After looking through dmesg
, one item stood out to me: FS-Cache
FS-Cache
is part of the cachefiles
kernel module and relates to the package cachefilesd
on Debian and Red Hat Enterprise Linux.
Perhaps some time ago, you configured FS-Cache
on a RAM disk to reduce the impact of network I/O as your server analyzes the video data.
Try disabling any suspicious kernel modules that could be eating up RAM. They can probably be disabled with blacklist
in /etc/modprobe.d/
, followed by a sudo update-initramfs -u
(commands and locations may vary by Linux distribution).
Conclusion
A memory leak is eating up 8MB/hr
of your RAM and won't release the RAM, seemingly no matter what you do. I was not able to determine the source of your memory leak based on the information that you provided, nor was I able to offer a way to find that memory leak.

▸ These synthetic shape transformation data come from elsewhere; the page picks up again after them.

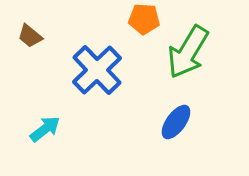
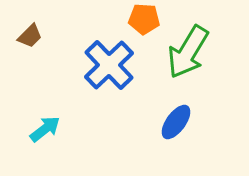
brown trapezoid: rotated 84 degrees counterclockwise
blue cross: moved 12 px right, 5 px up
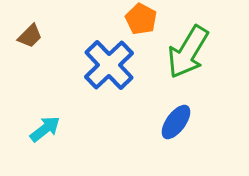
orange pentagon: moved 3 px left; rotated 24 degrees clockwise
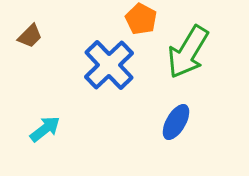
blue ellipse: rotated 6 degrees counterclockwise
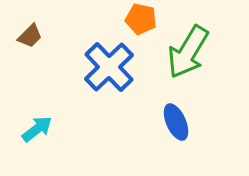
orange pentagon: rotated 16 degrees counterclockwise
blue cross: moved 2 px down
blue ellipse: rotated 54 degrees counterclockwise
cyan arrow: moved 8 px left
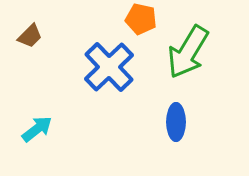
blue ellipse: rotated 24 degrees clockwise
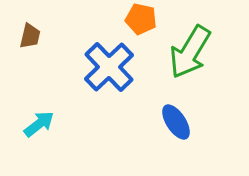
brown trapezoid: rotated 32 degrees counterclockwise
green arrow: moved 2 px right
blue ellipse: rotated 33 degrees counterclockwise
cyan arrow: moved 2 px right, 5 px up
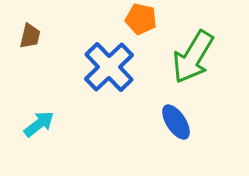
green arrow: moved 3 px right, 5 px down
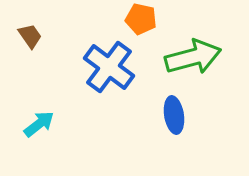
brown trapezoid: rotated 48 degrees counterclockwise
green arrow: rotated 136 degrees counterclockwise
blue cross: rotated 9 degrees counterclockwise
blue ellipse: moved 2 px left, 7 px up; rotated 24 degrees clockwise
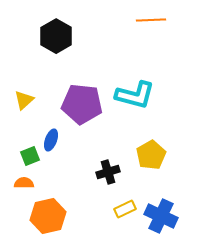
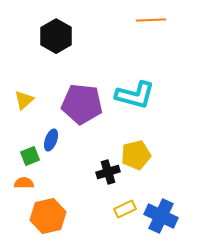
yellow pentagon: moved 15 px left; rotated 16 degrees clockwise
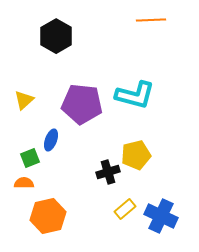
green square: moved 2 px down
yellow rectangle: rotated 15 degrees counterclockwise
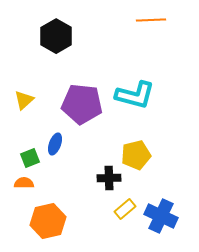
blue ellipse: moved 4 px right, 4 px down
black cross: moved 1 px right, 6 px down; rotated 15 degrees clockwise
orange hexagon: moved 5 px down
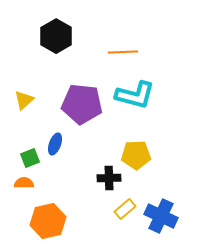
orange line: moved 28 px left, 32 px down
yellow pentagon: rotated 12 degrees clockwise
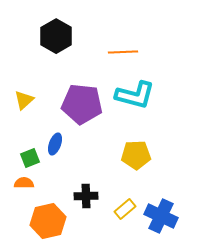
black cross: moved 23 px left, 18 px down
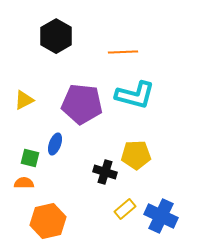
yellow triangle: rotated 15 degrees clockwise
green square: rotated 36 degrees clockwise
black cross: moved 19 px right, 24 px up; rotated 20 degrees clockwise
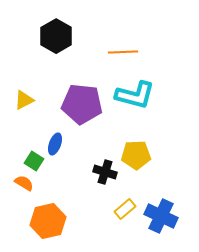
green square: moved 4 px right, 3 px down; rotated 18 degrees clockwise
orange semicircle: rotated 30 degrees clockwise
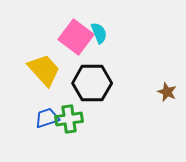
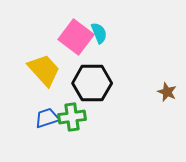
green cross: moved 3 px right, 2 px up
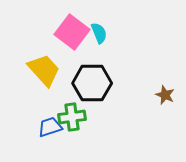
pink square: moved 4 px left, 5 px up
brown star: moved 2 px left, 3 px down
blue trapezoid: moved 3 px right, 9 px down
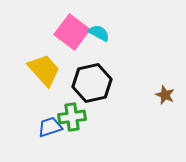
cyan semicircle: rotated 40 degrees counterclockwise
black hexagon: rotated 12 degrees counterclockwise
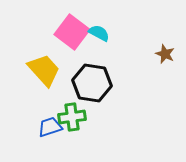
black hexagon: rotated 21 degrees clockwise
brown star: moved 41 px up
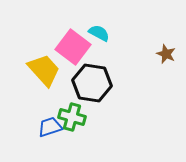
pink square: moved 1 px right, 15 px down
brown star: moved 1 px right
green cross: rotated 24 degrees clockwise
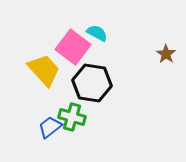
cyan semicircle: moved 2 px left
brown star: rotated 12 degrees clockwise
blue trapezoid: rotated 20 degrees counterclockwise
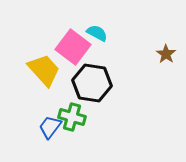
blue trapezoid: rotated 15 degrees counterclockwise
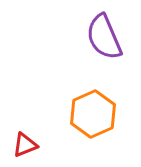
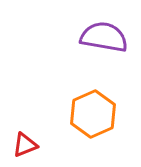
purple semicircle: rotated 123 degrees clockwise
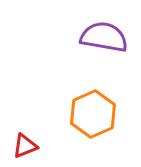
red triangle: moved 1 px down
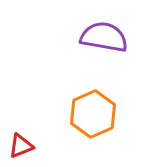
red triangle: moved 4 px left
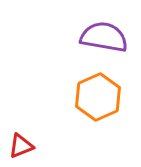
orange hexagon: moved 5 px right, 17 px up
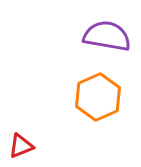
purple semicircle: moved 3 px right, 1 px up
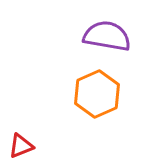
orange hexagon: moved 1 px left, 3 px up
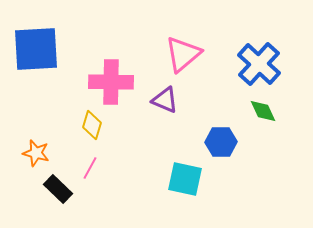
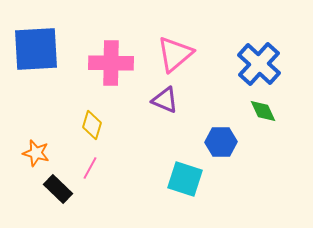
pink triangle: moved 8 px left
pink cross: moved 19 px up
cyan square: rotated 6 degrees clockwise
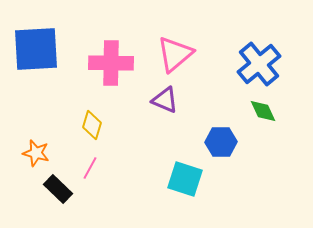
blue cross: rotated 9 degrees clockwise
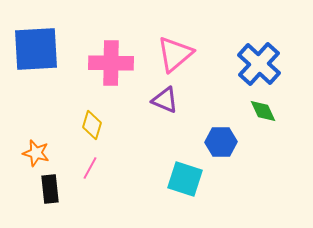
blue cross: rotated 9 degrees counterclockwise
black rectangle: moved 8 px left; rotated 40 degrees clockwise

Someone who is more experienced with Linux than I will need to provide input on how we can determine where the "other" RAM usage is going.
I have started a bounty on this question to see if we can get a better answer than "speculate, guess, and check".
Solution 3:
Do you change the Swapiness of your Kernel manualy or disable it?
you can whatch you current swappyness-level with
cat /proc/sys/vm/swappiness
You could try to force your kernel to swap aggressively with
sudo sysctl -w vm.swappiness=100
if this decrease you problems find a good value between 1 and 100, fitting your requirement.